# Grandin Road 50% Off Code



## Bruzilla (Jun 3, 2011)

Just got the Grandin Road 50% off code. It is trickortreat2015.


----------



## lilibat (Aug 10, 2015)

Nope not working. :-/


----------



## RCIAG (Jul 19, 2010)

It worked for me when I stuck something in the cart it came right up, I didn't even have to put any code in, the site did it for me. I only wish you could use a free shipping code with it too.


----------



## wickedwillingwench (Sep 16, 2011)

its' TRICKORTREAT15


----------



## Bruzilla (Jun 3, 2011)

Free shipping would be nice, but the shipping was just $24 for four skeletons so that's not bad.


----------



## Col. Fryght (Oct 23, 2012)

They only have 200 different items in inventory right now. I picked up a pair of rats and the large skeleton dog. Shipping was $17. As pointed out earlier, all caps on the code. The last two years I received my items before Halloween and I was able to sneak in an animatronic, but this year they do not seem to have as much surplus.


----------



## Ghost of Spookie (Sep 28, 2008)

Thanks for mentioning the 50% off sale. They have the code on the website when you go there too. However if I hadn't seen this post I might not have check them out to find out, so thanks to you guys I have a Scout and Shadow dog coming. $32 wasn't bad for both and shipping for me was $12.

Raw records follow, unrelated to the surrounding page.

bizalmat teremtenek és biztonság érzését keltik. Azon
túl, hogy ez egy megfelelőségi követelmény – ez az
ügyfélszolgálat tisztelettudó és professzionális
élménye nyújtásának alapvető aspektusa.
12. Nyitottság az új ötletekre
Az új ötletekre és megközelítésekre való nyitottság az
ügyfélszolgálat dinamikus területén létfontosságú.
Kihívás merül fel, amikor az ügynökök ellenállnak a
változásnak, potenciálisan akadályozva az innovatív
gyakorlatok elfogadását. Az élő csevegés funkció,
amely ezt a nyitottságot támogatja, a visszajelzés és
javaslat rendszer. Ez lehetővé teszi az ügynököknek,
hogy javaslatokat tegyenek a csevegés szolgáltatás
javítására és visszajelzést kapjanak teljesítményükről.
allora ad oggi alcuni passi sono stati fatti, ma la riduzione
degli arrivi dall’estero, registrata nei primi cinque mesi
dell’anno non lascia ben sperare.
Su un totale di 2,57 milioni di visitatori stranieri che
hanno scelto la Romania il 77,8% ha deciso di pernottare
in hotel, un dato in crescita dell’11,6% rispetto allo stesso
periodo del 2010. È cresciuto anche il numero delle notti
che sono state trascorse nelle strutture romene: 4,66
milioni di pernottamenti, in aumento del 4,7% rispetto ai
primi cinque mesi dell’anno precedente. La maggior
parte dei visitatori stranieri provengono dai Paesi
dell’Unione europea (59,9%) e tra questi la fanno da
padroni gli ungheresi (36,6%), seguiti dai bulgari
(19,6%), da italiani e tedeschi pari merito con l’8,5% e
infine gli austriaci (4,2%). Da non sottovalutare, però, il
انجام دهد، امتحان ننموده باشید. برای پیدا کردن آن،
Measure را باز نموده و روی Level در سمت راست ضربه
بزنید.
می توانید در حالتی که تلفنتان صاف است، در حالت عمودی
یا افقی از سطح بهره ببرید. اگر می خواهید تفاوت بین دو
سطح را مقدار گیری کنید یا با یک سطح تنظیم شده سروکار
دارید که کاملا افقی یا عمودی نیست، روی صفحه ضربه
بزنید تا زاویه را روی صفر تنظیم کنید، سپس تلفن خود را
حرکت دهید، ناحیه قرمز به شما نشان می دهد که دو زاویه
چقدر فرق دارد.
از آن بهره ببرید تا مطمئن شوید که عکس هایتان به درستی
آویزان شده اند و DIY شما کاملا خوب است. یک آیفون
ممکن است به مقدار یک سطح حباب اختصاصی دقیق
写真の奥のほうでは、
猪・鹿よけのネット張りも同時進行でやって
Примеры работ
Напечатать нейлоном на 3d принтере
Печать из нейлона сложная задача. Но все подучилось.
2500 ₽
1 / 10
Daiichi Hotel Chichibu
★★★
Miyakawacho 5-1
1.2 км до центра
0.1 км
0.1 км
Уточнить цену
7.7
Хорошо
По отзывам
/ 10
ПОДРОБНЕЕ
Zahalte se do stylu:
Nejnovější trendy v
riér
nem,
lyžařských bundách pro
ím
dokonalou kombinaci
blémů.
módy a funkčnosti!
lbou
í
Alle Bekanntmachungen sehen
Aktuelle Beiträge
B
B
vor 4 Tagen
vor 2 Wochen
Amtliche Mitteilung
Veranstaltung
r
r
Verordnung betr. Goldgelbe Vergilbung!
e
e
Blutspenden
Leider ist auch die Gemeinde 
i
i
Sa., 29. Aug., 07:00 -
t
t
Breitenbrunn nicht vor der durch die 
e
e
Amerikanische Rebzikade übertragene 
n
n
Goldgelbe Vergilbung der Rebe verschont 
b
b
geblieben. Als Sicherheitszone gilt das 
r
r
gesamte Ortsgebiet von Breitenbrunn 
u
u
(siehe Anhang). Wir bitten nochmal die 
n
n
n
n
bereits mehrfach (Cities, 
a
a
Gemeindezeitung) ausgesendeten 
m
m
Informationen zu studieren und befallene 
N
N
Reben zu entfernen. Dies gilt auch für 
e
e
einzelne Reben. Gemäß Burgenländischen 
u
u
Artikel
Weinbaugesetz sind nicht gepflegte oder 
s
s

I did look for a Tara but she wasn't there. Not sure if she sold out already or if they pulled for the sale. Didn't see really many life-size animated props. At least I got in before all the dogs are gone. I haven't noticed Scout and Shadow sold anywhere else so this worked out well today. I have Sasha and the bulldogs already. Tried to see if I could pick up a Beagle at CVS this morning but no luck. I think the dogs will make a great graveyard scene next year and glad to add these two.


----------